California fast food restaurants are charging higher prices and attracting fewer customers
Chains like McDonald’s are losing customers in California. | Photo courtesy of McDonald’s.
Apparently, when a number of restaurants are forced to raise wages by 25% overnight, they charge higher prices. And customers come less often.
This is becoming increasingly evident in California, where the state began requiring fast-food chains to pay their workers at least $20 an hour starting April 1. The result has been higher prices at those restaurants and a corresponding drop in patronage.

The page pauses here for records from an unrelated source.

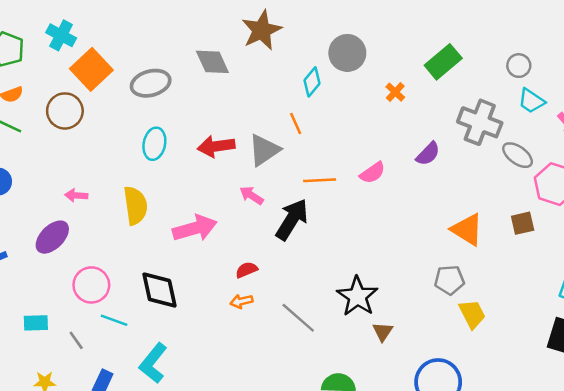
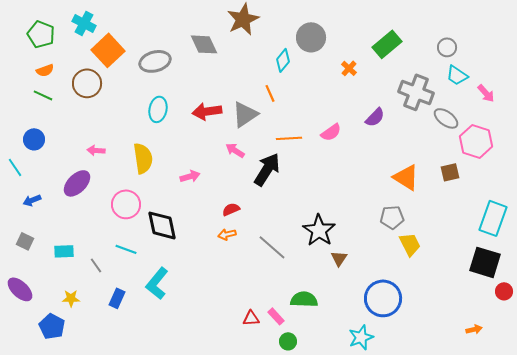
pink arrow: (195, 228) -> (190, 176), size x0.6
pink circle: (91, 285) -> (126, 204), moved

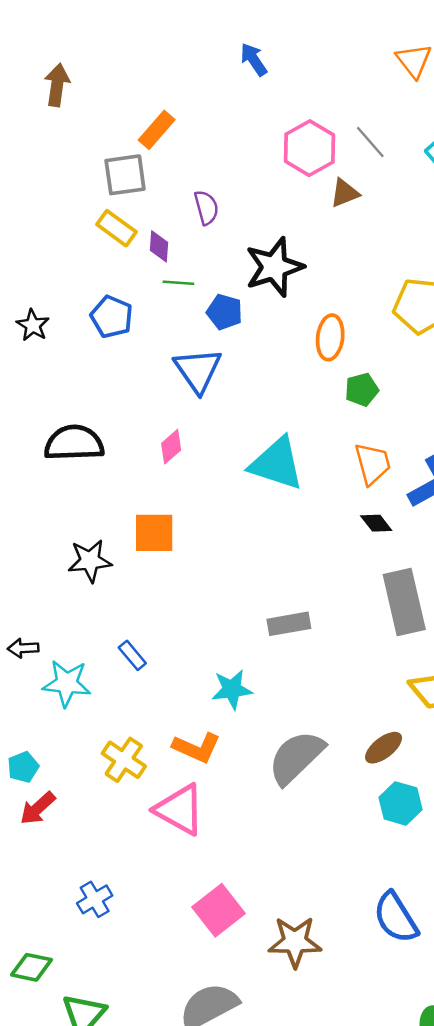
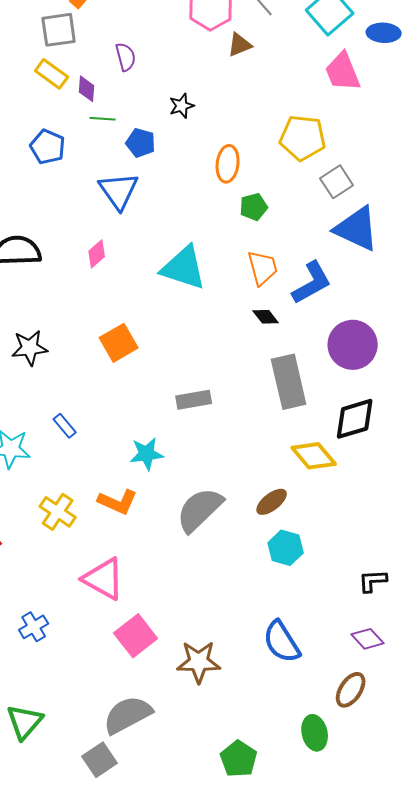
black star: (274, 267) -> (182, 106), size x0.5
orange square: (154, 533) -> (119, 343), moved, turned -30
pink triangle: (180, 810) -> (104, 579), moved

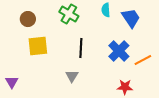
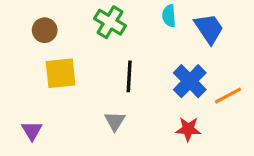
purple triangle: (12, 82) -> (32, 131), moved
red star: (125, 87) -> (188, 129), moved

The latest evidence comes from Revenue Management Solutions (RMS), which has released new data tracking prices and traffic at fast food restaurants in the United States and California.
Their data shows that restaurants that charge higher-than-average prices attract fewer customers than average. But the numbers also show that life isn’t exactly exciting traffic-wise elsewhere in the United States.
Prices at quick-service restaurants rose 7.5% year over year in June in California, compared with 3.1% nationally, according to RMS.
Prices in California have largely tracked the national average since 2022, according to RMS, but began to diverge earlier this year as restaurants across the state prepared to adjust to higher wage rates.
Meanwhile, California customers are ordering fewer items. The quantity per transaction decreased 0.6% in the state in June. By comparison, the quantity per transaction increased 1.3% nationally. This shows that California customers are managing their spending by ordering fewer items.
They also manage their expenses by visiting places less often, although this is where the national figures are not very good either.
Traffic at quick-service restaurants fell 5.9% in California in June, the lowest rate since the pandemic.
The numbers aren’t exactly reassuring in the rest of the United States, where fast-food restaurant traffic fell 3.6% in June.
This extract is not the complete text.